05. Where Is Justice?

290 112 65
                                    

"LEA KARENA LO MIRA MATI!"

"LO JUGA HARUS IKUT MATI!"

"LEA LO GA PANTES HIDUP! MATI SANA!"

"LEA..."

"... mati ..."

"... mati ..."





"AHH!!"

Mataku terbuka dan langsung terduduk. Ah, ini mimpi buruk ternyata, jelas aku sungguh takut jika Mira benar-benar meninggal.

Aku mencoba menetralkan nafas, dengan berhati-hati aku mencoba menyentuh pelipis-

Ya Tuhan apa ini?!

Aku beranjak dari ranjang, lalu segera berlari ke kaca yang ada di dekat lemari.

"Lu-luka nya?" Aku kembali meraba sekujur tubuhku, bahkan di pergelangan tangan, sedikitpun tidak ada luka yang di buat Jennie dan Mira, apalagi luka di kakiku saat tersandung.

Tubuhku bersih tanpa luka. Hanya saja pergelangan kakiku masih terasa sedikit sakit.

"Lea?" Aku menoleh ke arah pintu, ada bang John disana, menatapku dengan raut wajah bingung. "Kenapa teriak?"
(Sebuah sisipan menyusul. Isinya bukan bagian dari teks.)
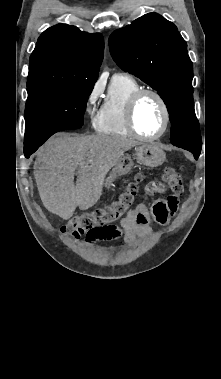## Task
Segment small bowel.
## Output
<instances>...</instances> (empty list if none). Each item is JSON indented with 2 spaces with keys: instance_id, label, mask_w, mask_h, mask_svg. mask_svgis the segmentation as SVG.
<instances>
[{
  "instance_id": "obj_1",
  "label": "small bowel",
  "mask_w": 221,
  "mask_h": 379,
  "mask_svg": "<svg viewBox=\"0 0 221 379\" xmlns=\"http://www.w3.org/2000/svg\"><path fill=\"white\" fill-rule=\"evenodd\" d=\"M161 192L158 184L152 183L147 187L148 194ZM165 198H156L151 210L146 204L140 203L133 211H130L121 220L120 227L115 226L106 234L88 235L86 241L92 243L96 240H110L123 237L129 245H134L137 238H145L152 234L150 225L151 216L159 224H167L171 216L177 210L178 199L181 197V190H165Z\"/></svg>"
}]
</instances>
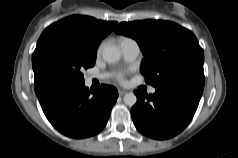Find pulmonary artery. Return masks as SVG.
Listing matches in <instances>:
<instances>
[{"label": "pulmonary artery", "instance_id": "e3ab8cb5", "mask_svg": "<svg viewBox=\"0 0 238 158\" xmlns=\"http://www.w3.org/2000/svg\"><path fill=\"white\" fill-rule=\"evenodd\" d=\"M120 49L123 55V58L126 62H133L137 56L139 55V46L137 44V42L131 38H125L123 40L120 41ZM107 77L106 74L103 75H96V76H92V78H105ZM155 88L151 87L149 89V93L154 94L155 93Z\"/></svg>", "mask_w": 238, "mask_h": 158}]
</instances>
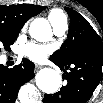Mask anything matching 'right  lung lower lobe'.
I'll return each mask as SVG.
<instances>
[{
  "instance_id": "98d812e1",
  "label": "right lung lower lobe",
  "mask_w": 103,
  "mask_h": 103,
  "mask_svg": "<svg viewBox=\"0 0 103 103\" xmlns=\"http://www.w3.org/2000/svg\"><path fill=\"white\" fill-rule=\"evenodd\" d=\"M34 77V64L24 59L13 68L0 64V103H14L20 87Z\"/></svg>"
}]
</instances>
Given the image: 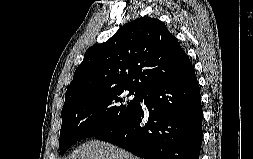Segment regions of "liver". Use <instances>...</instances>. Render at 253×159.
<instances>
[{
	"instance_id": "1",
	"label": "liver",
	"mask_w": 253,
	"mask_h": 159,
	"mask_svg": "<svg viewBox=\"0 0 253 159\" xmlns=\"http://www.w3.org/2000/svg\"><path fill=\"white\" fill-rule=\"evenodd\" d=\"M66 159H140L126 150L112 144L92 140L80 145Z\"/></svg>"
}]
</instances>
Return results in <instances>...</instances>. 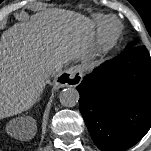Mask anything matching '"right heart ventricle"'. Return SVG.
<instances>
[{"label": "right heart ventricle", "mask_w": 151, "mask_h": 151, "mask_svg": "<svg viewBox=\"0 0 151 151\" xmlns=\"http://www.w3.org/2000/svg\"><path fill=\"white\" fill-rule=\"evenodd\" d=\"M96 19L97 21H100L102 19V16H98Z\"/></svg>", "instance_id": "right-heart-ventricle-1"}]
</instances>
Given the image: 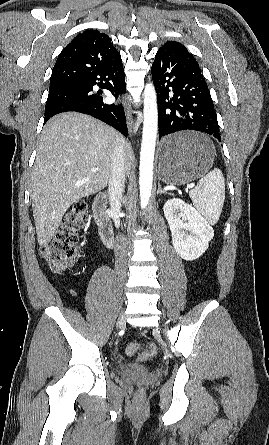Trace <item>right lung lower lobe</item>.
<instances>
[{
  "instance_id": "98d812e1",
  "label": "right lung lower lobe",
  "mask_w": 269,
  "mask_h": 445,
  "mask_svg": "<svg viewBox=\"0 0 269 445\" xmlns=\"http://www.w3.org/2000/svg\"><path fill=\"white\" fill-rule=\"evenodd\" d=\"M80 89L70 99L58 103L45 113L44 123L52 116L67 111L91 115L120 131L127 137V125L122 105L105 104L103 97L92 94L93 86L109 90L116 98L125 94L126 83L121 58L87 75L80 83Z\"/></svg>"
}]
</instances>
"Engga, tadi cuma mimpi buruk," ujar ku.

Bang John lantas mengangguk, "yaudah, selesai mandi turun ke bawah ya, kita makan bareng." Aku mengangguk seadanya, lalu bang John langsung pergi dari sana.

Sedangkan aku di sini masih bingung, dan juga aku... takut.

Aku menghiraukan itu untuk sementara waktu, lalu segera mungkin berlari ke kamar mandi. Aku takut juga jika telat pergi ke sekolah nantinya.

Setelah siap aku langsung berjalan ke dapur, disana sudah ada bang John di meja makan. Bang John menatapku seperti biasanya, datar. Aneh sekali, bukannya dia kemarin melihat aku luka-luka juga ya?

"Lea cepetan makan, nanti abang yang anterin ke sekolah," ujar bang John, membuat aku buru-buru duduk di salah satu kursi.

Kami makan dengan keadaan hening, aku dan bang John memang agak canggung semenjak sudah beranjak remaja. Entahlah aku terkadang jika bersamanya, merasa seperti bukan dengan saudara sendiri karena canggung.

"Eum, bang." Panggilku ke bang John, dengan cepat bang John langsung menoleh ke arahku.

"Muka ku sama yang kemarin beda ga?"

Bang John tampak memicingkan kedua matanya, lalu dia menggeleng, "engga, kamu kaya kemarin kok." Jawab bang John tampak yakin.

"T-tapi kemarin bukannya abang liat-"

"Ah, udah mau jam tujuh. Udah kan makannya? Ayo cepet, abang juga harus buru-buru ke kantor," bang John memotong cepat ucapanku setelah dia menatap arloji miliknya.

Lagi-lagi aku hanya mengangguk pelan, lalu meneguk air di gelas.

***


"Kamu yang baik belajarnya ya."

"Iya, abang hati-hati."

Bang John tersenyum mendengar ucapanku, lalu setelahnya ia langsung meninggalkan perkarangan sekolah.

Lagi dan lagi aku harus mengucapkan bahwa aku sangat takut, sungguh.

Ketakutan ku semakin menjadi-jadi kala berjalan di koridor sekolah. Semua orang berbisik saat aku melewatinya. Ada juga yang terus terang menatapku sinis dan berbicara lantang.